World War II Novelist Olson Discusses Book at 6:30 pm Feb. 11
February 3, 2010 | By Andrew Schneider | email@example.com
Lynne Olson, former White House correspondent for the Baltimore Sun, will discuss her latest historical work, “Citizens of London: The Americans Who Stood with Britain in its Darkest, Finest Hour,” at 6:30 pm on Thursday, Feb. 11 in the Murrow/White/Lisagor Rooms.
“Citizens of London” is the behind-the-scenes story of how the United States forged its wartime alliance with Britain, told from the perspective of three key American players: Edward R. Murrow, head of CBS News in Europe; Averell Harriman, the millionaire who ran FDR’s Lend-Lease program in London; and John Gilbert Winant, the former New Hampshire governor who became the new U.S. ambassador to England after Joseph Kennedy quit. These three helped convince a cautious President Roosevelt and reluctant American public to back the British at a time when Britain stood on the brink of defeat.
Olson looks at the roles of other honorary “citizens of London,” ranging from Dwight D. Eisenhower, the first commander of U.S. forces in Britain, to Tommy Hitchcock, a world-famous former polo star and fighter pilot who helped save the Allies’ bombing campaign against Germany.
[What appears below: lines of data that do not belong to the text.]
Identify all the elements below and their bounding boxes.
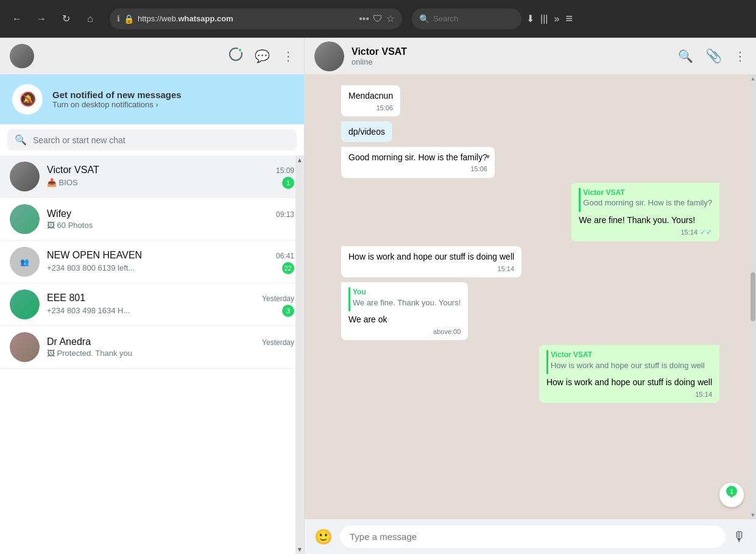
msg-row: Good morning sir. How is the family? ▾ 1… <box>341 147 719 178</box>
scrollbar-down[interactable]: ▼ <box>749 511 756 519</box>
notification-banner: 🔕 Get notified of new messages Turn on d… <box>0 74 304 124</box>
address-bar[interactable]: ℹ 🔒 https://web.whatsapp.com ••• 🛡 ☆ <box>110 9 402 29</box>
victor-preview: 📥 BIOS <box>47 178 78 187</box>
reply-text: We are fine. Thank you. Yours! <box>353 297 461 308</box>
more-options-icon[interactable]: ••• <box>359 13 369 24</box>
menu-icon[interactable]: ≡ <box>565 12 573 26</box>
forward-button[interactable]: → <box>32 9 51 29</box>
message-text: dp/videos <box>348 127 385 137</box>
chat-search-icon[interactable]: 🔍 <box>678 49 693 63</box>
message-text: How is work and hope our stuff is doing … <box>546 377 712 389</box>
chat-item-dranedra[interactable]: Dr Anedra Yesterday 🖼 Protected. Thank y… <box>0 326 304 369</box>
scrollbar[interactable]: ▲ ▼ <box>750 74 756 519</box>
message-time: 15:14 <box>498 265 515 274</box>
scroll-up-arrow[interactable]: ▲ <box>295 155 304 165</box>
scroll-down-arrow[interactable]: ▼ <box>295 545 304 554</box>
back-button[interactable]: ← <box>7 9 27 29</box>
right-panel: Victor VSAT online 🔍 📎 ⋮ Mendacnun 15:06 <box>305 38 756 554</box>
notification-subtitle[interactable]: Turn on desktop notifications › <box>52 100 182 109</box>
message-text: We are fine! Thank you. Yours! <box>579 215 712 227</box>
scrollbar-thumb[interactable] <box>751 272 755 321</box>
message-bubble: You We are fine. Thank you. Yours! We ar… <box>341 282 468 340</box>
message-input[interactable] <box>340 525 726 548</box>
wifey-time: 09:13 <box>276 210 294 219</box>
reply-indicator: Victor VSAT Good morning sir. How is the… <box>579 188 712 212</box>
emoji-button[interactable]: 🙂 <box>314 528 333 545</box>
reply-indicator: Victor VSAT How is work and hope our stu… <box>546 350 712 374</box>
messages-wrapper: Mendacnun 15:06 dp/videos Good morni <box>305 74 756 519</box>
download-icon[interactable]: ⬇ <box>526 13 534 24</box>
messages-area: Mendacnun 15:06 dp/videos Good morni <box>305 74 756 519</box>
status-icon[interactable] <box>229 48 242 65</box>
bell-muted-icon: 🔕 <box>19 91 36 107</box>
refresh-button[interactable]: ↻ <box>56 9 76 29</box>
newopenhaven-avatar: 👥 <box>10 247 40 277</box>
header-icons: 💬 ⋮ <box>229 48 294 65</box>
contact-name: Victor VSAT <box>352 46 671 57</box>
eee801-avatar <box>10 289 40 319</box>
newopenhaven-name: NEW OPEN HEAVEN <box>47 250 142 261</box>
extend-icon[interactable]: » <box>554 13 559 24</box>
home-button[interactable]: ⌂ <box>80 9 100 29</box>
browser-search-bar[interactable]: 🔍 <box>412 9 521 29</box>
message-text: We are ok <box>348 314 461 326</box>
reply-text: How is work and hope our stuff is doing … <box>551 360 705 371</box>
search-box[interactable]: 🔍 <box>7 129 297 151</box>
scroll-down-button[interactable]: 1 ▼ <box>719 483 744 507</box>
victor-avatar <box>10 162 40 191</box>
browser-toolbar: ← → ↻ ⌂ ℹ 🔒 https://web.whatsapp.com •••… <box>0 0 756 38</box>
message-bubble: Mendacnun 15:06 <box>341 85 400 116</box>
mic-button[interactable]: 🎙 <box>733 529 746 545</box>
dropdown-arrow[interactable]: ▾ <box>486 152 490 162</box>
chat-item-newopenhaven[interactable]: 👥 NEW OPEN HEAVEN 06:41 +234 803 800 613… <box>0 241 304 283</box>
message-time: 15:06 <box>376 104 394 113</box>
eee801-name: EEE 801 <box>47 293 85 304</box>
contact-status: online <box>352 57 671 66</box>
menu-dots-icon[interactable]: ⋮ <box>282 49 294 63</box>
message-time: above:00 <box>433 327 461 336</box>
my-avatar[interactable] <box>10 44 34 68</box>
chat-info-wifey: Wifey 09:13 🖼 60 Photos <box>47 208 294 230</box>
message-bubble: dp/videos <box>341 121 392 142</box>
pocket-icon[interactable]: 🛡 <box>373 13 383 24</box>
browser-search-input[interactable] <box>433 14 506 23</box>
search-chat-input[interactable] <box>33 135 289 145</box>
wifey-name: Wifey <box>47 208 71 219</box>
chat-info-eee801: EEE 801 Yesterday +234 803 498 1634 H...… <box>47 293 294 317</box>
msg-row: How is work and hope our stuff is doing … <box>341 246 719 277</box>
contact-avatar[interactable] <box>314 41 344 71</box>
newopenhaven-unread: 22 <box>282 262 294 274</box>
left-panel: 💬 ⋮ 🔕 Get notified of new messages Turn … <box>0 38 305 554</box>
message-time: 15:06 <box>470 165 487 174</box>
message-bubble: Victor VSAT Good morning sir. How is the… <box>571 183 719 241</box>
chat-menu-icon[interactable]: ⋮ <box>734 49 746 63</box>
scroll-unread-badge: 1 <box>726 486 737 497</box>
msg-row: Victor VSAT Good morning sir. How is the… <box>341 183 719 241</box>
reply-indicator: You We are fine. Thank you. Yours! <box>348 287 461 311</box>
notification-bell-circle: 🔕 <box>12 84 43 115</box>
chat-info-victor: Victor VSAT 15:09 📥 BIOS 1 <box>47 165 294 189</box>
chat-item-wifey[interactable]: Wifey 09:13 🖼 60 Photos <box>0 198 304 241</box>
scroll-down-icon: 1 ▼ <box>727 489 737 500</box>
search-icon: 🔍 <box>419 14 429 24</box>
notification-text: Get notified of new messages Turn on des… <box>52 90 182 109</box>
dranedra-time: Yesterday <box>262 338 294 347</box>
new-chat-icon[interactable]: 💬 <box>255 49 270 63</box>
chat-item-eee801[interactable]: EEE 801 Yesterday +234 803 498 1634 H...… <box>0 283 304 326</box>
message-text: Good morning sir. How is the family? <box>348 152 487 162</box>
library-icon[interactable]: ||| <box>540 13 548 24</box>
dranedra-avatar <box>10 332 40 362</box>
scrollbar-up[interactable]: ▲ <box>749 74 756 83</box>
reply-author: Victor VSAT <box>583 188 712 198</box>
read-receipt: ✓✓ <box>700 227 712 238</box>
message-bubble: Good morning sir. How is the family? ▾ 1… <box>341 147 495 178</box>
chat-item-victor[interactable]: Victor VSAT 15:09 📥 BIOS 1 <box>0 155 304 198</box>
star-icon[interactable]: ☆ <box>386 13 395 24</box>
victor-unread: 1 <box>282 177 294 189</box>
attachment-icon[interactable]: 📎 <box>705 48 722 64</box>
search-container: 🔍 <box>0 124 304 155</box>
wa-header: 💬 ⋮ <box>0 38 304 74</box>
newopenhaven-time: 06:41 <box>276 252 294 260</box>
msg-row: Victor VSAT How is work and hope our stu… <box>341 345 719 403</box>
victor-name: Victor VSAT <box>47 165 99 176</box>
And she examines the transformations of both Washington, D.C. and London as cities in the wake of the conflict.
Olson is the author of “Troublesome Young Men: The Rebels Who Brought Churchill to Power and Helped Save England” and is the co-author with husband Stanley Cloud of “The Murrow Boys: Pioneers on the Front Line of Broadcast Journalism” and “A Question of Honor: The Kosciuszko Squadron, Forgotten Heroes of World War II.”
Copies of her book will be available for purchase and signing for $28. Proceeds benefit the Eric Friedheim National Journalism Library, and no outside books are permitted.